St. Augustine Grass Allergy Shots: What We Know and What We Don't
St. Augustine grass allergy shots target Stenotaphrum secundatum — the dominant residential lawn turf across Florida and the Gulf Coast that millions of Southerners mow weekly but few allergists test for as a standalone allergen. It has no WHO/IUIS-recognized allergens, no FDA-standardized extract, and no published SCIT RCT; SCIT is empirical via a warm-season Panicoideae mix vial. One uniquely actionable tip: keeping St.
St. Augustine Grass Allergy Immunotherapy: How It Works
Allergy immunotherapy is the only long-term treatment that re-trains the immune system to stop overreacting to st. augustine grass — rather than just masking symptoms with antihistamines or steroids. By gradually exposing the body to controlled doses of st. augustine grass allergen, immunotherapy shifts the underlying allergic response and produces relief that often outlasts treatment by 7–10 years.
There are two evidence-based forms of st. augustine grass immunotherapy used today, both built on the same desensitization principle but delivered very differently.
of sustained relief after a complete immunotherapy course — the only allergy treatment with proven long-term effect after stopping.
Allergy Shots (SCIT)
Weekly injections of st. augustine grass extract in a clinic, escalating over 3–6 months until a maintenance dose is reached. Continued monthly for 3–5 years. Longest clinical track record for st. augustine grass allergy.

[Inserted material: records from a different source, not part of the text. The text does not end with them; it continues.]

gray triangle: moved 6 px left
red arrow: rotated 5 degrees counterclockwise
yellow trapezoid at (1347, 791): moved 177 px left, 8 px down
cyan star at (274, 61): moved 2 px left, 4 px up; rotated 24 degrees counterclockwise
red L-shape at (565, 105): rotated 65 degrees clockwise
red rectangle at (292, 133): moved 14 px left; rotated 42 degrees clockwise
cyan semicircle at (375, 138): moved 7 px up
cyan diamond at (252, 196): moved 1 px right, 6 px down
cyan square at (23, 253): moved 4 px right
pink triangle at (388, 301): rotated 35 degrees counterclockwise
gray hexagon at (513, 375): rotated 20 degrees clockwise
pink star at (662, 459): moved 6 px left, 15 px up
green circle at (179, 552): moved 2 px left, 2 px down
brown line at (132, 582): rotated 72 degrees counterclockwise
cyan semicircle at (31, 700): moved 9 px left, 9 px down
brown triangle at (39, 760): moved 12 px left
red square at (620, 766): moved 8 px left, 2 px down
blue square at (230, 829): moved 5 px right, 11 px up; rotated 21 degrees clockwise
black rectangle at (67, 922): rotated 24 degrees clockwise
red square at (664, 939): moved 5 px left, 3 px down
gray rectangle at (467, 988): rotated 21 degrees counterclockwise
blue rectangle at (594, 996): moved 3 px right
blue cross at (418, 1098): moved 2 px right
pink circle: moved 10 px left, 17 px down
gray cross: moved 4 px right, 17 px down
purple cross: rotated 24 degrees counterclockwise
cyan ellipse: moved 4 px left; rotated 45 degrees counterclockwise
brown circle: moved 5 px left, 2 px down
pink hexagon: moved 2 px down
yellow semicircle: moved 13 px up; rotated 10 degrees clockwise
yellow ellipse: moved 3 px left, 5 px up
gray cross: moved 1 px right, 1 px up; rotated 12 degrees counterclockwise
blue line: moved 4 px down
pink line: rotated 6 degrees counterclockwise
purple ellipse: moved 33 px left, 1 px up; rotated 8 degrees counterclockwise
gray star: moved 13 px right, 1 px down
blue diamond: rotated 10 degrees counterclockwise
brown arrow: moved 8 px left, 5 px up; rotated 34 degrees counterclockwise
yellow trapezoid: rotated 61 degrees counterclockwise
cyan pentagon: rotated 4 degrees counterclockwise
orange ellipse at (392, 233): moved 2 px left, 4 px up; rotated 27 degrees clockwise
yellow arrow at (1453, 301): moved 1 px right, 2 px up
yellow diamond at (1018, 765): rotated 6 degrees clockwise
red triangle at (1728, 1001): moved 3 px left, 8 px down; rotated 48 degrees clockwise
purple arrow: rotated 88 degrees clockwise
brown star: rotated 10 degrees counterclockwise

- Strongest evidence base for severe and polysensitized patients
- Covered by most insurance plans
- Requires 50–100+ in-person clinic visits across the full course
Allergy Drops / Tablets (SLIT)
Daily drops or dissolvable tablets containing st. augustine grass extract, held under the tongue at home. Same desensitization principle, delivered without injections. WHO-recognized as an effective form of allergy immunotherapy since 2001.
- Taken at home — no weekly clinic trips, no needles
- Lower systemic reaction rate than allergy shots
- Curex offers prescription st. augustine grass immunotherapy drops with allergist oversight
The rest of this page goes deep on allergen-specific immunotherapy with shots — protocol, efficacy data, side effects, and cost. If you’d rather skip the clinic and treat st. augustine grass allergy with at-home drops, see how Curex sublingual immunotherapy compares below.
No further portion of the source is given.